§ WHAT YOU WILL DO: From the entries provided below, copy each line that contains the word "John".

§ RECORDED DATA:
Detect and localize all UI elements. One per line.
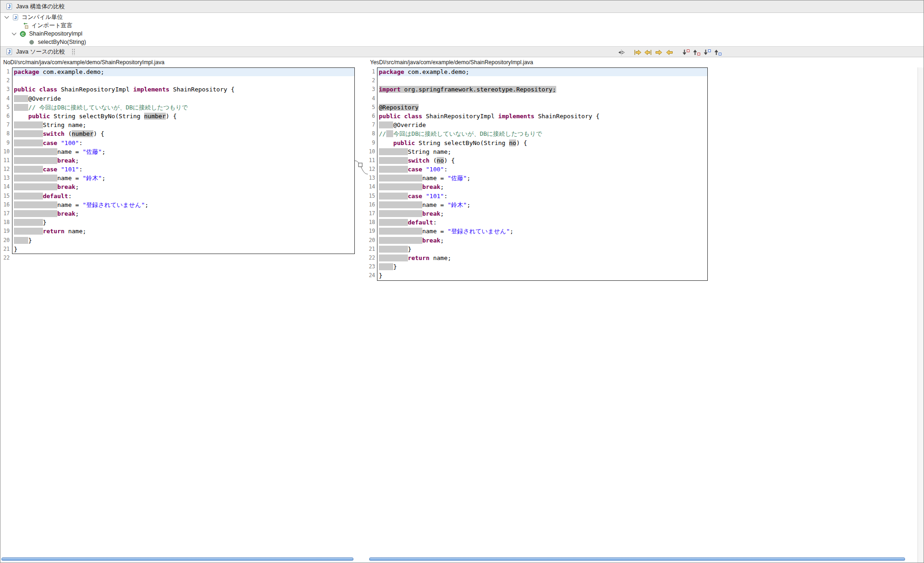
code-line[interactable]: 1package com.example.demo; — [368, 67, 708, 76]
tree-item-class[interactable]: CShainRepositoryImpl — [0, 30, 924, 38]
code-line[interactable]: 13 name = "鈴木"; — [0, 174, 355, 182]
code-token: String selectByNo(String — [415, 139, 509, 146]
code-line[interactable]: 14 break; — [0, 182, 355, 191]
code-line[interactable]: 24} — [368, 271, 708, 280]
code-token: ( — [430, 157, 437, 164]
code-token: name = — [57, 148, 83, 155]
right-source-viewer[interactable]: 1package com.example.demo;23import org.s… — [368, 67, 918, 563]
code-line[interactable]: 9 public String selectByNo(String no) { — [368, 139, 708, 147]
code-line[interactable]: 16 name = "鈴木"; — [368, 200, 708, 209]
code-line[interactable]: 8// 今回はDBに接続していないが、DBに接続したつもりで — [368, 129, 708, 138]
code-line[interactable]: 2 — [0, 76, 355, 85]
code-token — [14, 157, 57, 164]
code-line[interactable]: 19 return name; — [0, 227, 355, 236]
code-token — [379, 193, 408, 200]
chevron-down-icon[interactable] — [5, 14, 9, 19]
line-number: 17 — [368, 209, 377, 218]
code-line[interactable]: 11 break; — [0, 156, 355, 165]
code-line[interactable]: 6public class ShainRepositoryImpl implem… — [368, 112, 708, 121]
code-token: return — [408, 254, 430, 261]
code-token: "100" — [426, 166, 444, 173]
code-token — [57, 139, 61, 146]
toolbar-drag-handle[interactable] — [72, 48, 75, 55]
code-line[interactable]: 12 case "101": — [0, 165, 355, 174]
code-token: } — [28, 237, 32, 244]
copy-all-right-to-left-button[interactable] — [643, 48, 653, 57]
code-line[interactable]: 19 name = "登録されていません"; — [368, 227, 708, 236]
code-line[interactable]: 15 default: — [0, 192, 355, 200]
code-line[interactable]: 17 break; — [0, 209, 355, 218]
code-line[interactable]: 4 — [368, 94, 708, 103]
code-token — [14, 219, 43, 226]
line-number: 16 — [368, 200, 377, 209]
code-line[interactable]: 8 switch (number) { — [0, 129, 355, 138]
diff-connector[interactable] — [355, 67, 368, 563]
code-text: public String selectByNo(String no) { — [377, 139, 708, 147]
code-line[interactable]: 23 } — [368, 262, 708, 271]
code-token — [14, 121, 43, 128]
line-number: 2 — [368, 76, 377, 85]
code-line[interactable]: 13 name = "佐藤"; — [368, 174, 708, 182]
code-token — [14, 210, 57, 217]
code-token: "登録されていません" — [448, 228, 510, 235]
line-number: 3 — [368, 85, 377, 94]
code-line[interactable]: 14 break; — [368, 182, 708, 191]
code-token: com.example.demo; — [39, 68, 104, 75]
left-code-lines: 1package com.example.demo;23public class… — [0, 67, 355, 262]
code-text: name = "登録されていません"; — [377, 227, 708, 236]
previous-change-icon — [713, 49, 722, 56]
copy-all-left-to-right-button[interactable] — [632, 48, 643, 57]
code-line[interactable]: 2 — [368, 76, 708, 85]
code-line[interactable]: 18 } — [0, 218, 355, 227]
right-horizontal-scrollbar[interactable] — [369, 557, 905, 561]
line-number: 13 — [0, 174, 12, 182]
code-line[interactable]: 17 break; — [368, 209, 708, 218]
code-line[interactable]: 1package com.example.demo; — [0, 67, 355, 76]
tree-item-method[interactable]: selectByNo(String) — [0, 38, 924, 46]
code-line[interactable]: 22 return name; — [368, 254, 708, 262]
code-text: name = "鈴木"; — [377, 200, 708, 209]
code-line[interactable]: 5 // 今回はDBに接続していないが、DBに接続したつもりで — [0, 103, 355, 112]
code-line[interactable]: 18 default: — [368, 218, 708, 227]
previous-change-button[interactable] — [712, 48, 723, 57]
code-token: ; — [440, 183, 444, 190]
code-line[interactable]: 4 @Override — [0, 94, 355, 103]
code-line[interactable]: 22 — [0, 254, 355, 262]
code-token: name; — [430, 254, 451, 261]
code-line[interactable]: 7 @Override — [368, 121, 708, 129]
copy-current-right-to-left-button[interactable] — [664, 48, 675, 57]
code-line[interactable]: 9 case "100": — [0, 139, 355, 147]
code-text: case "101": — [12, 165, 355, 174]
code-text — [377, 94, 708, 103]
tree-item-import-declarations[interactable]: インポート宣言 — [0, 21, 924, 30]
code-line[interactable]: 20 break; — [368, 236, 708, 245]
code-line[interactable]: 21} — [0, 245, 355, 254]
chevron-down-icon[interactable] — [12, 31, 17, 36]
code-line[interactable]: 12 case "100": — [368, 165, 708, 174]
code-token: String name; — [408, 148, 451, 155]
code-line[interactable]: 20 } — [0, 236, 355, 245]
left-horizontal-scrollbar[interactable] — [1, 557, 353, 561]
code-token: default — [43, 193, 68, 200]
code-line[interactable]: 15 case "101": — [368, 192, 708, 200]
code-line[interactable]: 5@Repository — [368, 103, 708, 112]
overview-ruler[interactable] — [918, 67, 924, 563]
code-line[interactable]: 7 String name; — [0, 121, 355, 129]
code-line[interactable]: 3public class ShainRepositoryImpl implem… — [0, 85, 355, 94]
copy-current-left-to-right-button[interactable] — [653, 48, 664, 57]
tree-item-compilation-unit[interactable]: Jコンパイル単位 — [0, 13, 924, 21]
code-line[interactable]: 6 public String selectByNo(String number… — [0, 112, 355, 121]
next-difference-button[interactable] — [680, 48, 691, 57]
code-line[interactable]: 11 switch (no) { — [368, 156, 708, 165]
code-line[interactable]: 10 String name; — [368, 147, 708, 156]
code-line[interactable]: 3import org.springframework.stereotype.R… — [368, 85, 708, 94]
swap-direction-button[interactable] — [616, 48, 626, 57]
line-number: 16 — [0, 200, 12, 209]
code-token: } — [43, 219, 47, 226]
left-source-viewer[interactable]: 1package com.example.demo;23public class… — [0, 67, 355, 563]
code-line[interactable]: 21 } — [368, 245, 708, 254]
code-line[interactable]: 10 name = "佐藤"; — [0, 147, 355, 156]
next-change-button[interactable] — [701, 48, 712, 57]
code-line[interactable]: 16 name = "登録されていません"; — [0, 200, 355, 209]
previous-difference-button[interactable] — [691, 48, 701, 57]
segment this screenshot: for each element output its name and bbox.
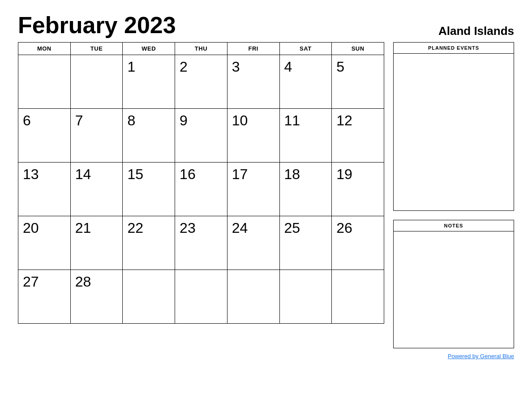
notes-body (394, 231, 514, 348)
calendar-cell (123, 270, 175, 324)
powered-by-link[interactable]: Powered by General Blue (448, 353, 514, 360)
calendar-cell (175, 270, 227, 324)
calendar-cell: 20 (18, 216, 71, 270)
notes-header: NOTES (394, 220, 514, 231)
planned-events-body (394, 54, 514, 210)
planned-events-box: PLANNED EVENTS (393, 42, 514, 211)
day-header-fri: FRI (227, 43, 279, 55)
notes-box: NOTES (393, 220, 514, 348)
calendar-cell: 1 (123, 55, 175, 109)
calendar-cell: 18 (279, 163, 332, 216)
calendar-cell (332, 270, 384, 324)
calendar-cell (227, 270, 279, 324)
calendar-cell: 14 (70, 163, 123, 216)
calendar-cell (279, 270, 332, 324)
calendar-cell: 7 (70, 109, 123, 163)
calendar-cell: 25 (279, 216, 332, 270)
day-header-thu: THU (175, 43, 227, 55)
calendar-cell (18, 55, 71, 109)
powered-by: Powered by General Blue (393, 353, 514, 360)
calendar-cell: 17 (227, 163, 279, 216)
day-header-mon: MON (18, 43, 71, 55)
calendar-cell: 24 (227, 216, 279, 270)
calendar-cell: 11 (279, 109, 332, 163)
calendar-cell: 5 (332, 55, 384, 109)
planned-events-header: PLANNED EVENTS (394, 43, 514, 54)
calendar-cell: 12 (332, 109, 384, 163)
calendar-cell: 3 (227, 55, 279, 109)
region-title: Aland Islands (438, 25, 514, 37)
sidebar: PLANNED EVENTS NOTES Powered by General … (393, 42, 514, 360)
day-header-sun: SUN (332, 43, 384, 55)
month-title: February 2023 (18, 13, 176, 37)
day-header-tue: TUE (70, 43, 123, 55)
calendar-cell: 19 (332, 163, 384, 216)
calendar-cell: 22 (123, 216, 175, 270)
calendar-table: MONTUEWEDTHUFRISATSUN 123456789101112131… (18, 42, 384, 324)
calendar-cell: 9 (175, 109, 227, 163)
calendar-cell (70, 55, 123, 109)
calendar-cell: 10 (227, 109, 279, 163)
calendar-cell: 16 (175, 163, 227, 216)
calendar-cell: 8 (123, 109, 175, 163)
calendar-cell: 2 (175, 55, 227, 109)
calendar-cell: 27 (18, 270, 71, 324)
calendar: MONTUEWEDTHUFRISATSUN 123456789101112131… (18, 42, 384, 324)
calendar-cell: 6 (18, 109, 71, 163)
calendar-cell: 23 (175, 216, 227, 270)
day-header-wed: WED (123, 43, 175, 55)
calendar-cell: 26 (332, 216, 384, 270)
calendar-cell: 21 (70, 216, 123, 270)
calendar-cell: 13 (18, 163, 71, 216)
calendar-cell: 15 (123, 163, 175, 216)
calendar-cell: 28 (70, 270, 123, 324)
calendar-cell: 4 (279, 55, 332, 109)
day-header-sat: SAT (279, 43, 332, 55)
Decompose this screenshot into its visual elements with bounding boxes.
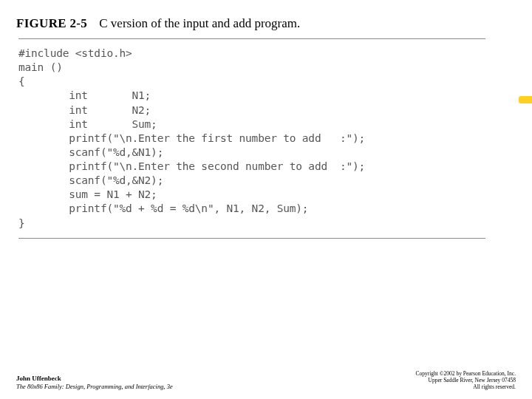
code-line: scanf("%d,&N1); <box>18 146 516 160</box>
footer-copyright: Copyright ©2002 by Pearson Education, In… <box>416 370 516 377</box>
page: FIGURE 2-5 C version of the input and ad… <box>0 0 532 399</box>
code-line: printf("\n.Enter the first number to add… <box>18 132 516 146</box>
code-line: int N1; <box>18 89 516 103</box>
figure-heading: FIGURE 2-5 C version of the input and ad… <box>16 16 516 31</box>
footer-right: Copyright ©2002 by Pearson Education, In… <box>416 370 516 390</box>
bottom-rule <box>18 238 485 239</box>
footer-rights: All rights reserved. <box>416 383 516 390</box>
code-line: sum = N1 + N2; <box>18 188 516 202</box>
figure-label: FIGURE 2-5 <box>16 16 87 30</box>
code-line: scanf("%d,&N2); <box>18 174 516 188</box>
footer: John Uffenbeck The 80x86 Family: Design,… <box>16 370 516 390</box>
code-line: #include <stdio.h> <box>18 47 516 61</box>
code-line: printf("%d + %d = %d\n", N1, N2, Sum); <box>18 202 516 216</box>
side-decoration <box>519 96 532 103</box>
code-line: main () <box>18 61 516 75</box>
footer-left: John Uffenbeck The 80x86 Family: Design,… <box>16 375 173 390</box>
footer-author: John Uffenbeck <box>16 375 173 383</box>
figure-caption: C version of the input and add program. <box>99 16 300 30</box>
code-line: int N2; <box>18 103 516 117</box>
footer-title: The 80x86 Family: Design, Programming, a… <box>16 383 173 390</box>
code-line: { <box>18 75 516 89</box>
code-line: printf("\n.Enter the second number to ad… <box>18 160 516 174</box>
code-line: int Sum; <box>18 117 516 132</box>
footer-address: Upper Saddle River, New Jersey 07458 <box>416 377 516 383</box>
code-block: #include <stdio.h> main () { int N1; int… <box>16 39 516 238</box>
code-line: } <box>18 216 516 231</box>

§ ANSWER TO THIS PROBLEM:
footer: John Uffenbeck The 80x86 Family: Design,… <box>16 370 516 390</box>
footer-left: John Uffenbeck The 80x86 Family: Design,… <box>16 375 173 390</box>
footer-author: John Uffenbeck <box>16 375 173 383</box>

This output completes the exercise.